Seguramente la respuesta será negativa, pues uno esperaría que estas decisiones consideren los planteamientos e ideas de todos (o al menos de la mayoría), es decir de todos los que verán afectados, pues de esta manera las decisiones gozan de la representatividad necesaria para validar su legitimidad.
En nuestro sistema político actual, este principio, que parece tan obvio y lógico, está seriamente amenazado, entre otras causas, por la decisión (conciente o no) de auto-marginarse de participar en él, de un gran número de chilenos, jóvenes en su inmensa mayoría, que dicen no sentirse representados y que, por lo tanto, paradójicamente, se auto-marginan.
Existe en ello un peligro latente, “los que votan” son cada día una proporción menor del país y, por tanto, las autoridades son elegidas con cada día menor representatividad.

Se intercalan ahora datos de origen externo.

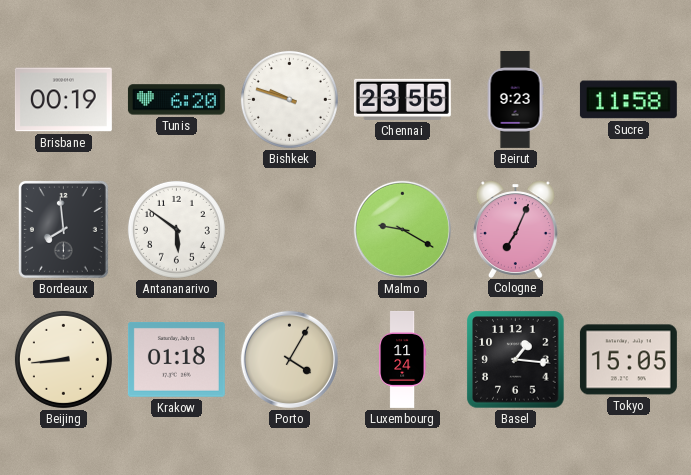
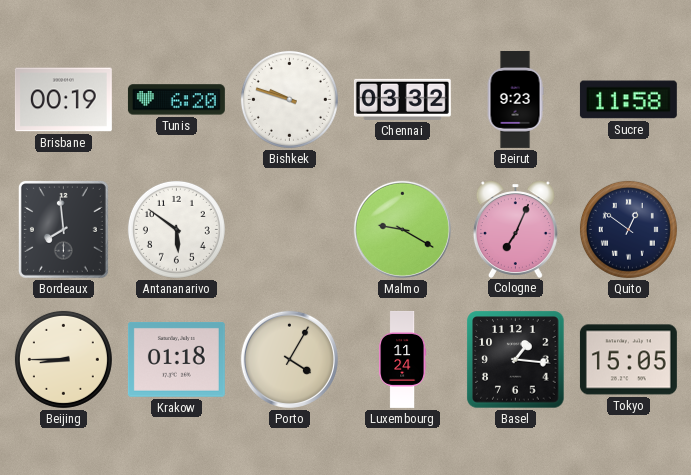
Chennai: 23:55 -> 03:32
Quito: none -> 12:51
Beijing: 8:44 -> 8:45
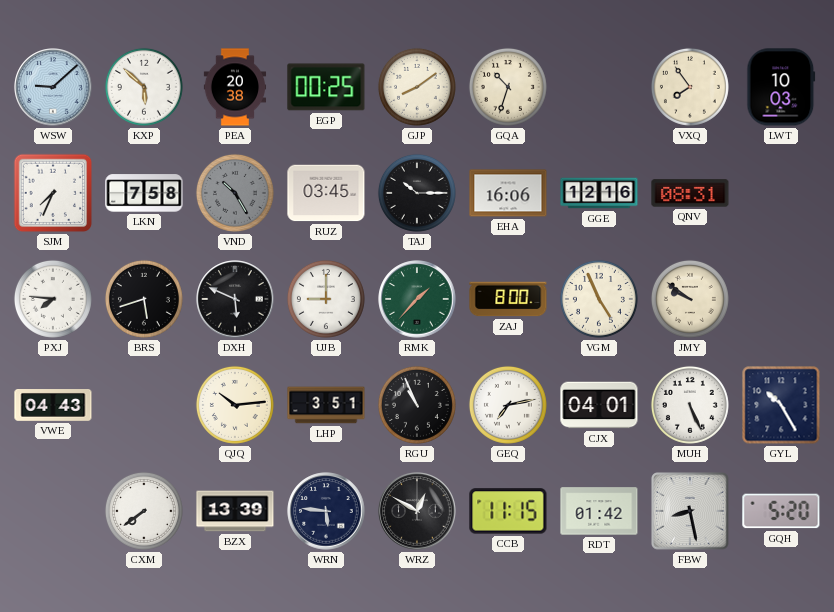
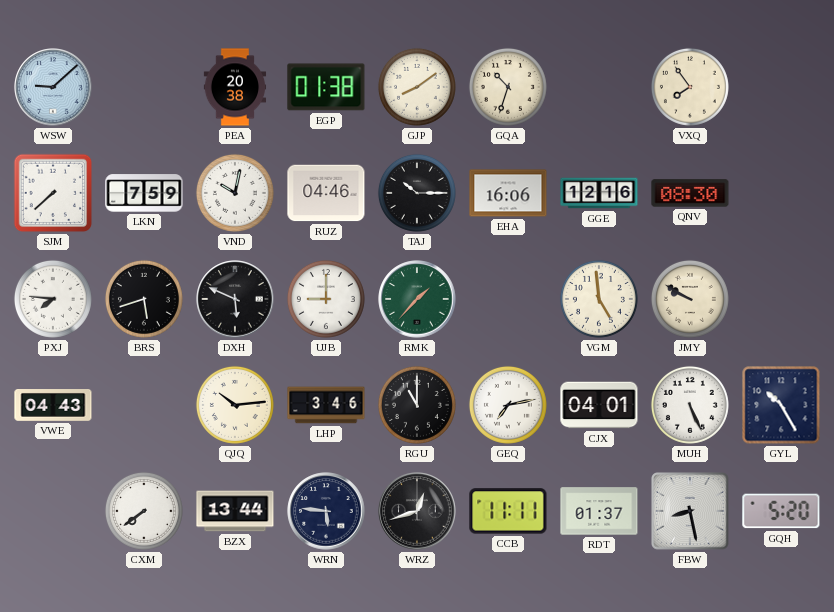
KXP: 5:52 -> none
EGP: 00:25 -> 01:38
LWT: 10:03 -> none
SJM: 7:34 -> 7:38
LKN: 7:58 -> 7:59
VND: 10:25 -> 10:02
VND dial: grey -> white
RUZ: 03:45 -> 04:46
QNV: 08:31 -> 08:30
ZAJ: 8:00 -> none
VGM: 4:56 -> 4:59
JMY: 9:51 -> 9:50
LHP: 3:51 -> 3:46
RGU: 10:56 -> 11:00
BZX: 13:39 -> 13:44
WRZ: 12:50 -> 12:42
CCB: 11:15 -> 11:11
RDT: 01:42 -> 01:37
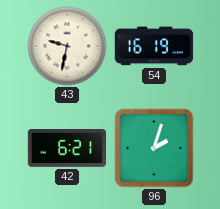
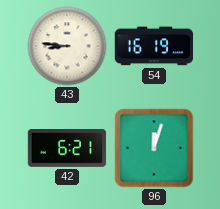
43: 9:32 -> 8:46
96: 2:03 -> 12:03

Si esta situación la llevamos al extremo, podría darse que, por ejemplo, el parlamento sea electo sólo por el 30% de los chilenos, un nivel de representatividad que en situaciones complicadas puede tornarse en un riesgo para la gobernabilidad y, por tanto, la estabilidad del país.
Es fácil ver, entonces, lo importante que es el que todos los chilenos hagamos esfuerzos serios por mejorar este nivel de representatividad, fundamentalmente, integrando a quienes se han, hasta ahora, auto-marginado del sistema.
¿Cómo lograr esto ? Podrán inventarse y/o evaluarse muchísimas fórmulas, pero creo que “Inscripción automática + Voto obligatorio” es la más simple y cuerda de las opciones, más aún si pensamos que las regulación de nuestra convivencia es una responsabilidad de todos y que por lo tanto tenemos la obligación de participar en estas decisiones. Es un derecho al que “no tenemos derecho” a renunciar.
Quienes se auto-marginan, no sólo son irresponsables en su actuar, sino también cobardes, así con todas sus letras, pues han dejado a otros asumir las decisiones y luego han asumido la cómoda postura de criticar y protestar, pero en su momento desecharon la posibilidad de proponer.
Desde esta tribuna, hago un modesto llamado a todos quienes, por una u otra razón (o sin ella) se han marginado del sistema electoral, a reflexionar al respecto y a asumir un rol ciudadano activo, valiente y responsable, ayudando con ello a construir el Chile que queremos para que vivan nuestros hijos y nietos.